Tomer Rosenthal, born 1987 in Jerusalem, is an artist living and working between Tel-Aviv and Berlin. His solo exhibiton Midnight was presented at The Jerusalem Artists’ House in 2021. Rosenthal’s work has been shown in group exhibitions in Israel and Europe. In 2021 he published Ingress presenting 55 works on paper. For his work he is the recipient of the Osnat Mozes Painting Prize for a Young Artist (2021), the New York Foundation for The Art’s Artist Fund (2018) and Bezalel’s Keshet Award (2011). He has been a guest lecturer at HaMidrasha – Faculty of the Arts, Beit Berl and the Bezalel Academy of Arts and Design, Jerusalem. He received his BFA and MFA degrees in Fine Art from the Bezalel Academy of Art and Design, Jerusalem (2011 and 2014). Rosenthal has DJed in music festivals and art events in Israel and Europe and designed soundtracks for dance performances.

Tomer Rosenthal’s drawings are rooted in an idiosyncratic cosmology of images — both personal and universal. His works explore symbols and images from ancient religions and cultures, ranging from Neo-Assyrian stone reliefs to medieval illuminated chronicles, 19th century symbolism, and Northern Renaissance iconography. Drawing from a wide range of sources, the world created in his drawings refuses a linear understanding of history — ancient symbols coexist and meld with contemporary imagery, transgressing cultural and temporal boundaries, generating a new, expansive psychic world. The drawings record explorations into non-linear thought and the unconscious, presenting hybrid figures that blur the borders between human, animal and plant highlighting an interaction between light and shadow. 
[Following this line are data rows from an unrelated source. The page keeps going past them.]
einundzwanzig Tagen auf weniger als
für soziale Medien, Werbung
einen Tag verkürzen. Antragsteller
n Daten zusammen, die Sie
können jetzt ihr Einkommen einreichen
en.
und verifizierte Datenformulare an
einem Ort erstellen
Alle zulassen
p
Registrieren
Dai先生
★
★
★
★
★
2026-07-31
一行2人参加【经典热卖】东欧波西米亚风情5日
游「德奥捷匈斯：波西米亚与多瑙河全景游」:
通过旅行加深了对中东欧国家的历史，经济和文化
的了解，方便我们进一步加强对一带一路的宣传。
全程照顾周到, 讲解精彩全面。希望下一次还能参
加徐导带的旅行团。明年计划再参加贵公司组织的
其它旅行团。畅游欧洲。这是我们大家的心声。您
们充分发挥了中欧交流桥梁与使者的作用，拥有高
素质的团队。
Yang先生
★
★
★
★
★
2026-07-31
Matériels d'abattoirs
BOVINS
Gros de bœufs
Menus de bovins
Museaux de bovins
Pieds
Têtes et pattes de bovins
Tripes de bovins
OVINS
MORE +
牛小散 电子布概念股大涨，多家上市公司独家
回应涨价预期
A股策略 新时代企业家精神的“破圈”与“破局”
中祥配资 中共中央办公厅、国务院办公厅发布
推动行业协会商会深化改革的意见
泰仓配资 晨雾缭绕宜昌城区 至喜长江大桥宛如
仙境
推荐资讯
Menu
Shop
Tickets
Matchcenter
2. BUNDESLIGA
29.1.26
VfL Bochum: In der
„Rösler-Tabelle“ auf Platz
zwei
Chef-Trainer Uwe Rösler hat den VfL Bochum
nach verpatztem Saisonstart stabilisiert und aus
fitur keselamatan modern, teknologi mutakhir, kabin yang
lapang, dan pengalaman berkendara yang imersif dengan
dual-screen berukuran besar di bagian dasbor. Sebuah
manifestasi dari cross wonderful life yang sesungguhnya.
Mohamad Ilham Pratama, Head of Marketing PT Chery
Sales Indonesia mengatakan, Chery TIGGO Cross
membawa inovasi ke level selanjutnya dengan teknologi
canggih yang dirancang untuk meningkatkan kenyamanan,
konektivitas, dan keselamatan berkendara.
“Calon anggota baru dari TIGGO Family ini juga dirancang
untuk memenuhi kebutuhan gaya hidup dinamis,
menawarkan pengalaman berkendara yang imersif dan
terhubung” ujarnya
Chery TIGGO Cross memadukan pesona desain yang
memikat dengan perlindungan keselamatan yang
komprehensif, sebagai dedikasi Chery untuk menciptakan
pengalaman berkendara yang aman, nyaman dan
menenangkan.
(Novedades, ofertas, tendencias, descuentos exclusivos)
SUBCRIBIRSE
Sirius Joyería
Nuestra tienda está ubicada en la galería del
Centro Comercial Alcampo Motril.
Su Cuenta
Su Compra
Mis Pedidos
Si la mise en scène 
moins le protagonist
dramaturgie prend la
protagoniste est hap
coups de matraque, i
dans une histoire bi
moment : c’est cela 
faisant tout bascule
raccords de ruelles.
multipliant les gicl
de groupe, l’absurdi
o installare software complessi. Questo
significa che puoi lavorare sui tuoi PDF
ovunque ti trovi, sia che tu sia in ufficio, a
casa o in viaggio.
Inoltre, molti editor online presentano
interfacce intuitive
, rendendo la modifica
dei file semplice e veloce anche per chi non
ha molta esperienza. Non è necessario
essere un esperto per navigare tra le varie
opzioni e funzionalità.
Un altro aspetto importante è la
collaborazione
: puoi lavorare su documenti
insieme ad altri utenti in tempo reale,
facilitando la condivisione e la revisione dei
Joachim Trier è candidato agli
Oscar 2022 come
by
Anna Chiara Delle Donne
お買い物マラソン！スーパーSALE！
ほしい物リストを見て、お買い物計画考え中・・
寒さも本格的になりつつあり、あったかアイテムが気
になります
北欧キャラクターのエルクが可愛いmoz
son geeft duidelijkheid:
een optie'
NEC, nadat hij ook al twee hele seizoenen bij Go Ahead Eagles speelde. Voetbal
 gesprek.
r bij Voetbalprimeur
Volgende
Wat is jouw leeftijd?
Tomer Rosenthal presents a cohesive, idiosyncratic body of work. His art exclusively addresses the act of drawing, extracting therefrom an inner gaze at once deep and dim. Rosenthal explores the inner self, the psyche, and a situation which seems ostensibly impossible to describe via images. His work transpires in a slow-paced space. It spawns figures introduced as animist (a term coined by anthropologist E.B. Tylor as one of the earliest sources for religion, and hence for the spirit and the soul), oscillating between the symbolic and the organic in a space of total silence, as if they were on the brink of stagnation; at times seductive, they reveal to the viewer something about him/herself, perhaps about inner foreignness or about an aspect both threatening and comforting in one’s inner world. Rosenthal’s works call for concentration, deepening, personal viewing, which requires breathing space.